1.: NTP should be forwarded to a particular externally(WAN) host/host group.
2.:NTP should be forwarded to a own ressource within the network and this server should provide the information.
First scenario is rather simple.
You need one NAT Rule, which translate everything NTP based to a particular host.
You can specify all internal hosts with "Interface matching criteria - Inbound Interfaces". This example shows ANY. You can select all internal network interfaces (expect WAN).
This rule will fetch all NTP related traffic, forward it to a public NTP service and use MASQ. MASQ is required for WAN related traffic.
You need a firewall rule:
You can attach IPS rules to this, if you want.Build your own NTP rule, with all NTP related IPS pattern.
Regardless of the configured IP on a client behind Sophos Firewall, the NTP request will work.(Example: 184.108.40.206)
Second scenario needs more rules, as you can easily generate a NTP loop. Your internal server need a own NAT rule and own firewall rule. Example = Windows2016 is a NTP server.
NAT Rule 1# NTP Server to WAN (to get the NTP server to the WAN NTP servers.)You can also force the internal NTP server to get the IP from a particular NTP pool, but we assume, the NTP server has his own NTP request pool.
NAT 2# It will forward the NTP traffic transparent to the internal NTP server.
Firewall rule #1Allowing the traffic of the NTP server to the WAN to get current time.
Firewall rule #2Allowing the Traffic from all internal clients to the internal NTP server. Notice the destination zone.
Naturally, you can create variations of this NAT policy, based on your network configuration and the location of the NTP server.
In the new XG V18 architecture training course, there are a few more examples demonstrating how to control NTP and DNS traffic. I encourage you to check out the training material as it provides more in-depth knowledge of the new V18 features.
I voted, like the other 665 administrators, to implement the NTP server in the XG Firewall. Unfortunately, even though the NTP server is the second most demanded feature at the ideas.sophos…
Thanks for the nice idea. Missing the NTP and also voted for it. But for now it works as a hack. As the last comment was from 2017 I won't suppose that it will be implemented as a feature like many other things competitors can. See fixed IPs for SSL VPN...
That assumes you are using an external NTP service, if you are trying to use an internal server then that does not work, neither does the hairpin NAT.
I don't understand what you want to say to me. I (and everyone else here) want to use the XG as a NTP service internally. But the XG doesn't have this feature. So the idea is to forward NTP requests which are sent to the XG address to an external service which works like described here. The internal devices don't know that they are forwarded...
what I was pointing out is that I have tried all those ideas and a hairpin NAT and not all devices were happy with the result, hence I built my own internal NTP server.
Which device didn't work for you? I had several devices yesterday which I tested and everyone worked:
- Windows Server
- Unify X8
What error do you get while using it on the faulty device?

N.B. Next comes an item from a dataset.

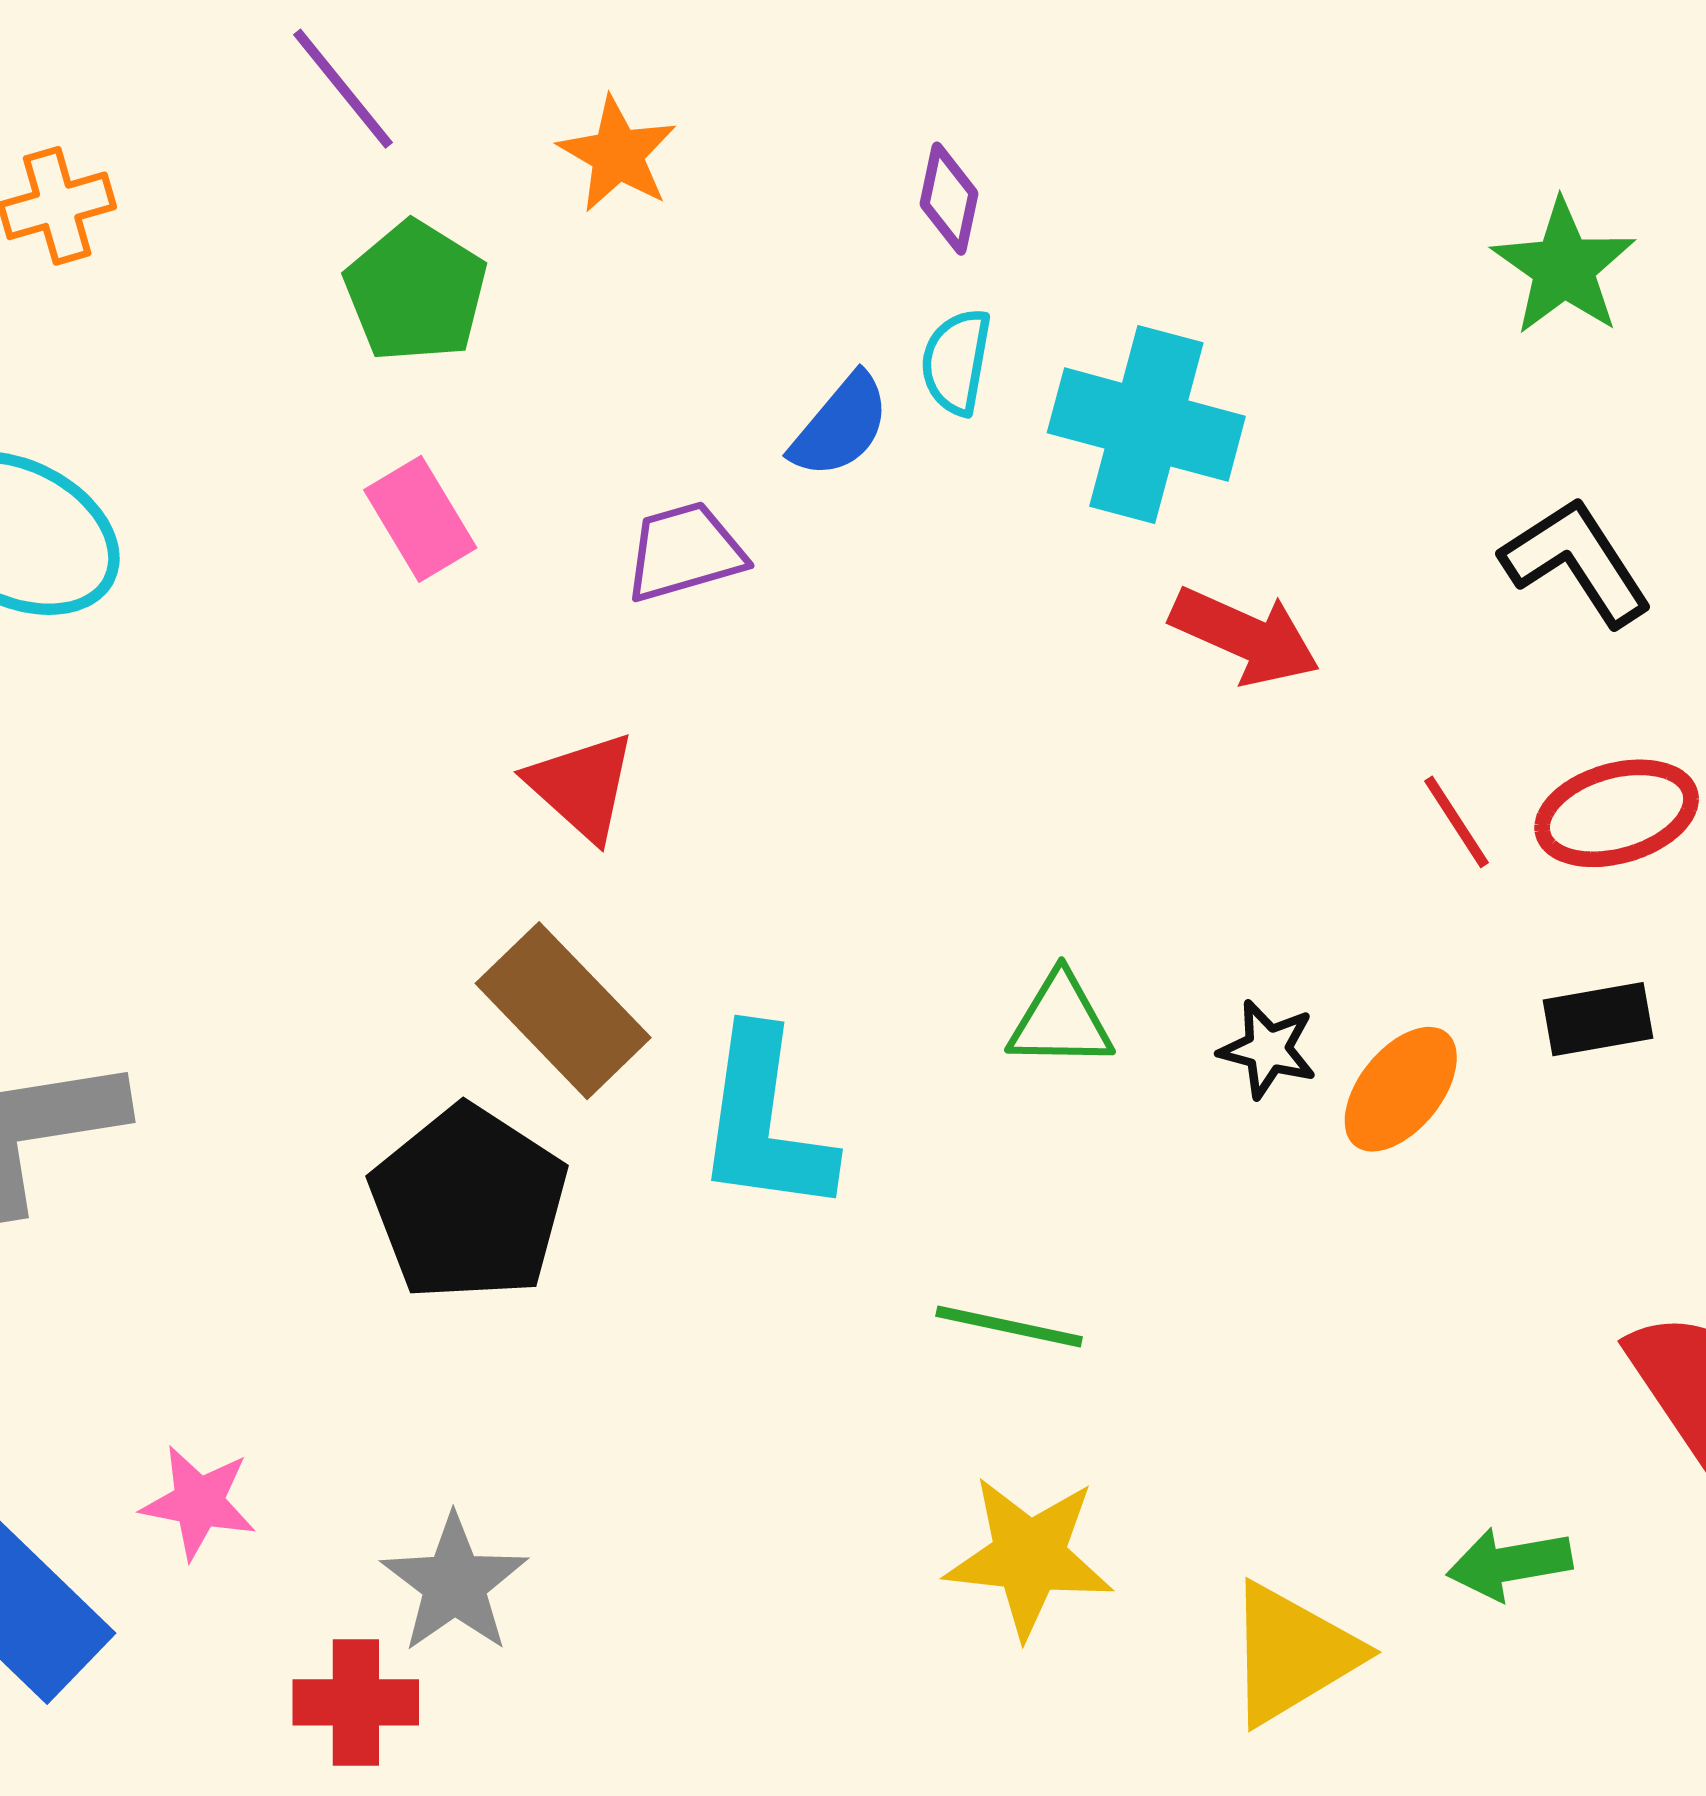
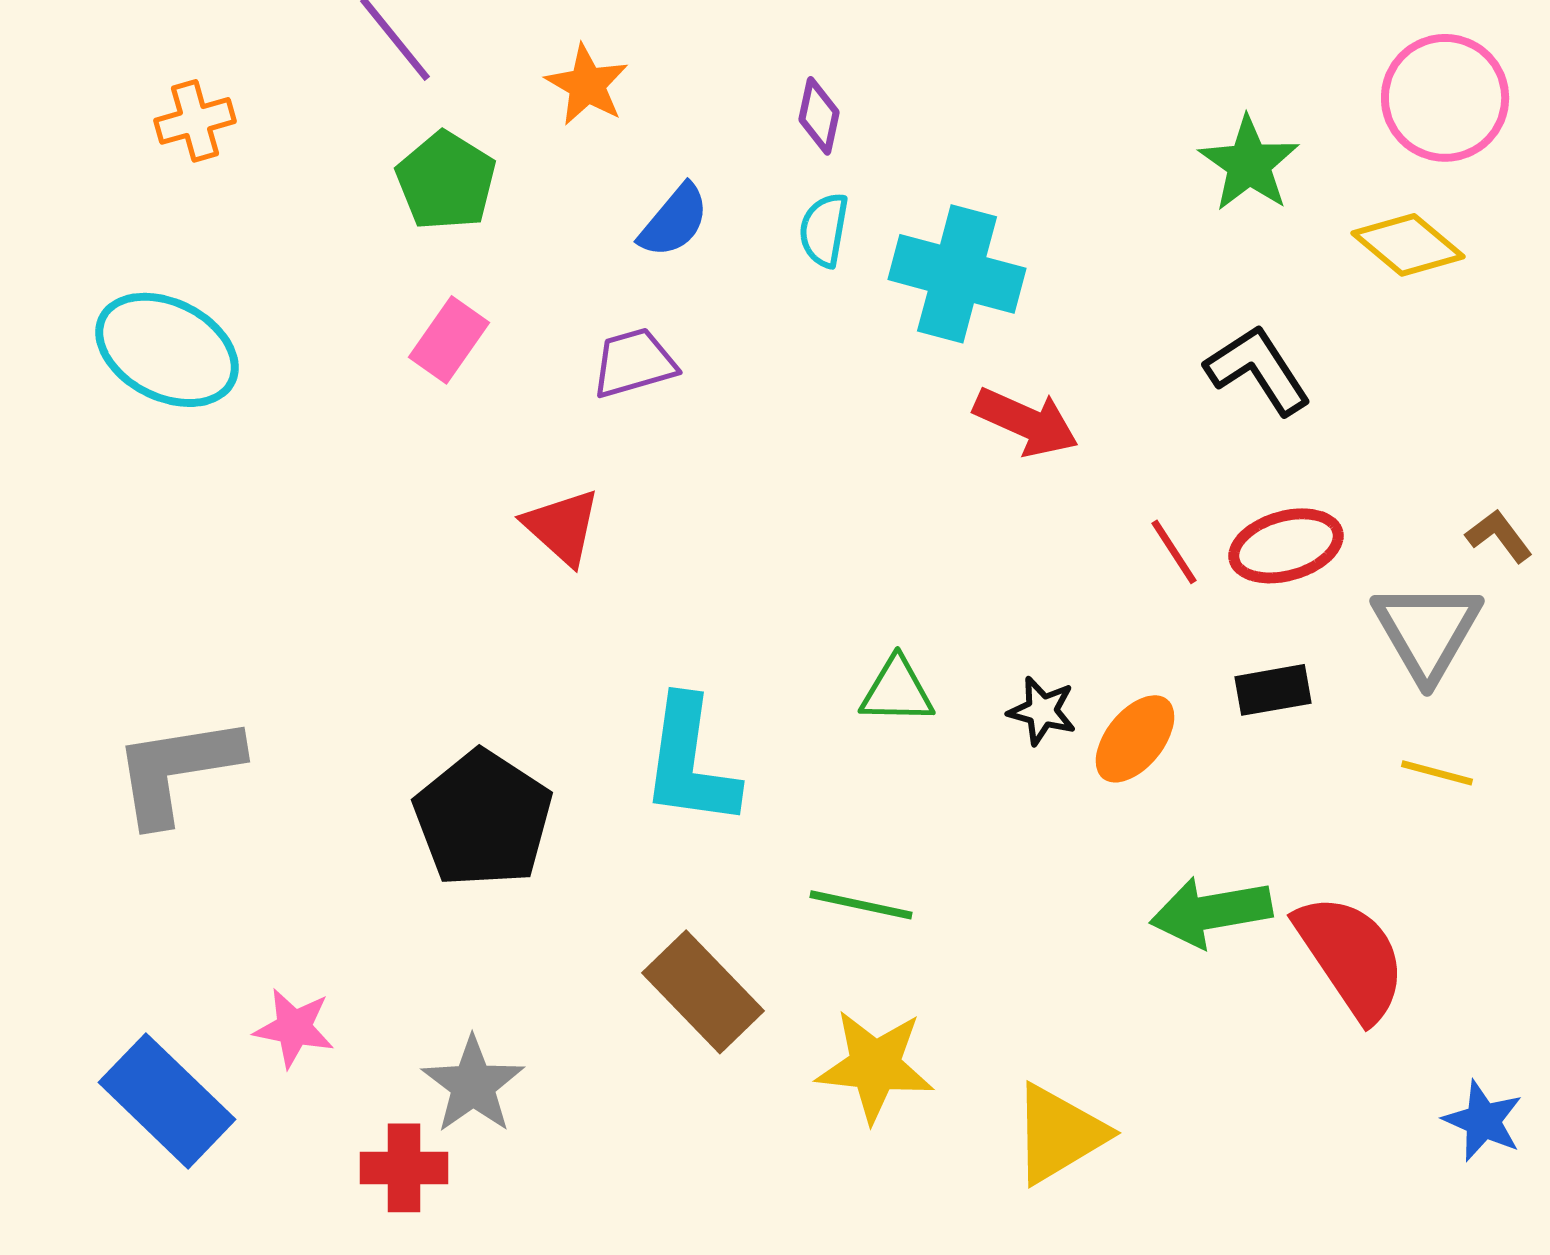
blue semicircle: (840, 426) -> (674, 221), moved
pink rectangle: (420, 519) -> (449, 340), turned 66
brown rectangle: (563, 1011) -> (703, 992), moved
green arrow: (1509, 1564) -> (1211, 912), moved, size x1.4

One of my IoT devices kept trying to connect to a Chinese university helpdesk, the manufacturer could not help and did not understand. I have set up the NTP access rules again and this time the FQDN group is working and limiting access to NTP servers only.
So you had traffic on udp/tcp 123 for other reasons than NTP as far as I understood? Good point, didn't think about that to restrict it further.
it is a bug inn the device that the manufacturers say does not exist. When the XG NAT is working the devices connects to the NTP internal server, it only tries to connect other Chinese site when the XG decided to block the NTP traffic. Sine then after much experimentation I have the hairpin firewall rule and NAT working for most connection attempts enough so that the internal devices all talk to the NTP server. There are still issues where the XG decides that it will double NAT some traffic and appears to also corrupt some traffic. v18.0.5 mr-5 has an undocumented partial fix for the hairpin NAT issue.
Before MR-5 the NAT would fail and require a configuration changes to restore the service, after MR-5 the issue is no longer apparent. The issue is reproducible.